(Patrick Cohen) Dans la presse ce matin : la boîte de Pandore
(Bruno Duvic) Il était au cœur de l'affaire Elf dans les années 90. Le statut de pestiféré, il connait. L'Express dresse cette semaine un portrait de Loïck le Floch Prigent. Un proche raconte cette anecdote. "Un jour Loïck m'a dit qu'il avait compris comment les Hébreux avaient traversé la mer (cet épisode de la Bible où la mer rouge s'écarte devant le peuple hébreu). C'était dans une église bondée. Il avait vu l'assistance s'ouvrir devant lui en détournant le regard."
Et le temps ne fait rien à l'affaire. Là, c'est le fils le Floch Prigent qui raconte. "A Paris des gens demandent à changer de table au restaurant pour ne pas se trouver à côté de lui."
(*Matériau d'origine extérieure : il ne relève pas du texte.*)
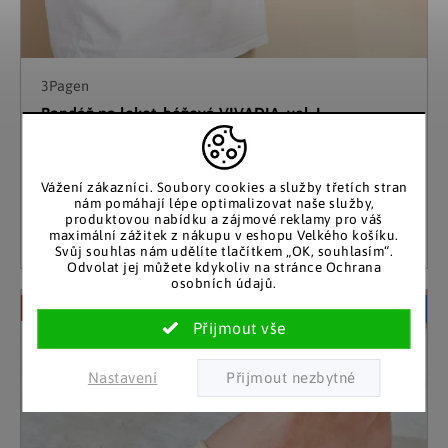
3Pagen
Bandáž na loket, béžová VIVADIA, vel. L
Skladem
149 Kč
(1 ks)
Vážení zákazníci. Soubory cookies a služby třetích stran
nám pomáhají lépe optimalizovat naše služby,
produktovou nabídku a zájmové reklamy pro váš
Detail
maximální zážitek z nákupu v eshopu Velkého košíku.
Svůj souhlas nám udělíte tlačítkem „OK, souhlasím“.
Odvolat jej můžete kdykoliv na stránce Ochrana
osobních údajů.
–72 %
Akční cena
Nastavení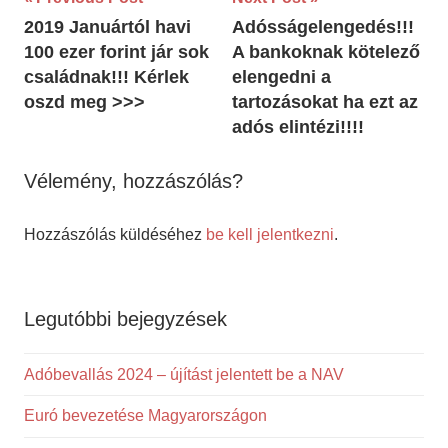
Bejegyzés
2019 Januártól havi
Adósságelengedés!!!
navigáció
100 ezer forint jár sok
A bankoknak kötelező
családnak!!! Kérlek
elengedni a
oszd meg >>>
tartozásokat ha ezt az
adós elintézi!!!!
Vélemény, hozzászólás?
Hozzászólás küldéséhez
be kell jelentkezni
.
Legutóbbi bejegyzések
Adóbevallás 2024 – újítást jelentett be a NAV
Euró bevezetése Magyarországon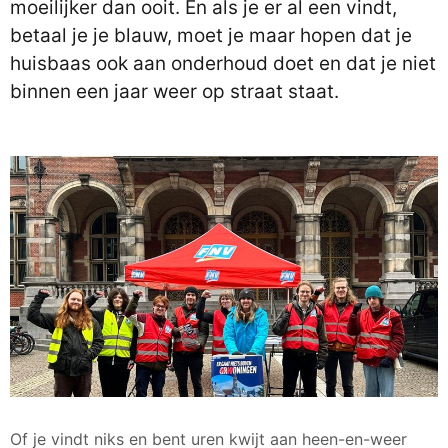
moeilijker dan ooit. En als je er al een vindt,
betaal je je blauw, moet je maar hopen dat je
huisbaas ook aan onderhoud doet en dat je niet
binnen een jaar weer op straat staat.
Of je vindt niks en bent uren kwijt aan heen-en-weer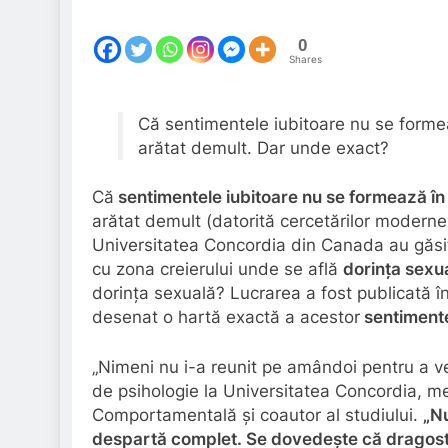
0
Shares
Că sentimentele iubitoare nu se formeaz
arătat demult. Dar unde exact?
Că
sentimentele iubitoare nu se formează în i
arătat demult (datorită cercetărilor moderne
Universitatea Concordia din Canada au găsit
cu zona creierului unde se află
dorința sexu
dorința sexuală? Lucrarea a fost publicată î
desenat o hartă exactă a acestor
sentiment
„Nimeni nu i-a reunit pe amândoi pentru a ve
de psihologie la Universitatea Concordia, m
Comportamentală și coautor al studiului.
„Nu
despartă complet. Se dovedește că dragoste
Au cœur de la lessiveuse... Jérôme Cahuzac employait lui même cette expression dans un article récent du Monde . Selon Le Figaro de ce matin, il est logé chez des amis, refuse de lire la presse, écouter la radio, regarder la télévision. En revanche, son téléphone a beaucoup fonctionné dans les heures qui ont suivi ses aveux. Il a envoyé des centaines de SMS à des amis, des élus, des ministres pour demander pardon.
Et à en croire son ancien collaborateur à Villeneuve sur Lot, Yannick Lemarchand, hier matin encore, il n'avait pas tout à fait renoncé à la politique. « Il n'a pas encore décidé s'il revenait à l'assemblée ».
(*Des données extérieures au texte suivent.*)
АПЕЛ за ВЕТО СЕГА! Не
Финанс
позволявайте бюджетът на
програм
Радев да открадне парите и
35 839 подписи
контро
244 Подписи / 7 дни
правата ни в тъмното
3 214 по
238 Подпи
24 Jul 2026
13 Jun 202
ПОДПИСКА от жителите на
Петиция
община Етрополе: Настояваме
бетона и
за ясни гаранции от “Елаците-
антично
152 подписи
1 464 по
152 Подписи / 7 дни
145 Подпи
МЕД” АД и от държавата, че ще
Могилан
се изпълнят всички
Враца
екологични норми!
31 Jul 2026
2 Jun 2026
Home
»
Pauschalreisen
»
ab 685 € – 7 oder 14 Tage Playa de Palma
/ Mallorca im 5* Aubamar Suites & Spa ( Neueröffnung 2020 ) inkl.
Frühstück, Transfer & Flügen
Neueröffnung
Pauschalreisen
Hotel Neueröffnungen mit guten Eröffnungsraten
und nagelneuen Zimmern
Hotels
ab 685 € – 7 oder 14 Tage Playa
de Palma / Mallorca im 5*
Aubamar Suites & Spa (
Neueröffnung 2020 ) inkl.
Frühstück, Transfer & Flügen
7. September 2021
Dans cet article d'Anne Rovan et Solenn de Royer, des proches qui ont recueilli ses aveux avant qu'ils ne soient publics, doutaient il y a quelques jours de sa capacité à survivre. Yannick Le marchand lui a trouvé plutôt bonne voix au téléphone hier matin.
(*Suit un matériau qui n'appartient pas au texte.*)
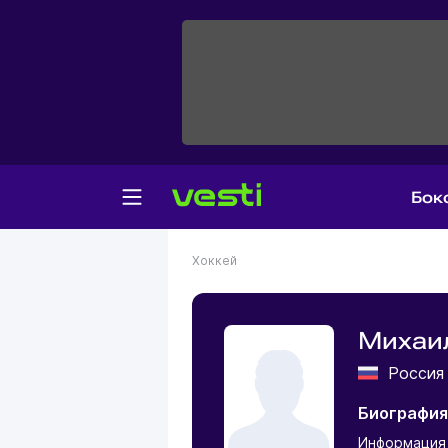
Бок
Хоккей
Михаи
Росси
Биография
Информация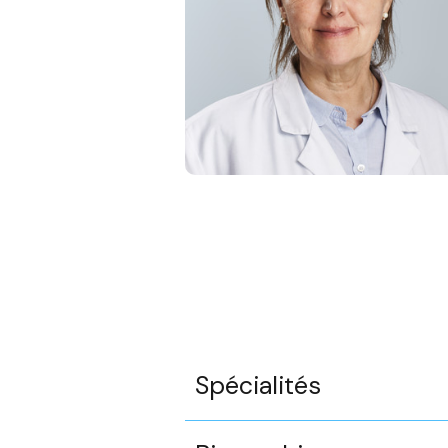
Spécialités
S'il veut garder une bonne voix, on conseille à l'ancien ministre de ne pas s'attarder à la lecture de la presse ce matin. Il est encore énormément question de lui...
Mais il y a des changements à la Une
Autant hier, c'était Jérôme Cahuzac lui même qui revenait sur toutes les premières pages. Là c'est François Hollande qui le remplace bien souvent ou l'accompagne. Du Courrier Picard aux Echos , du Parisien aux Dernières Nouvelles d'Alsace , du Petit bleu d'Agen à Libération , ce n'est plus l'affaire Cahuzac, c'est une crise politique qui fait la Une, sur fond de rumeur ou d'appel à un large remaniement ministériel.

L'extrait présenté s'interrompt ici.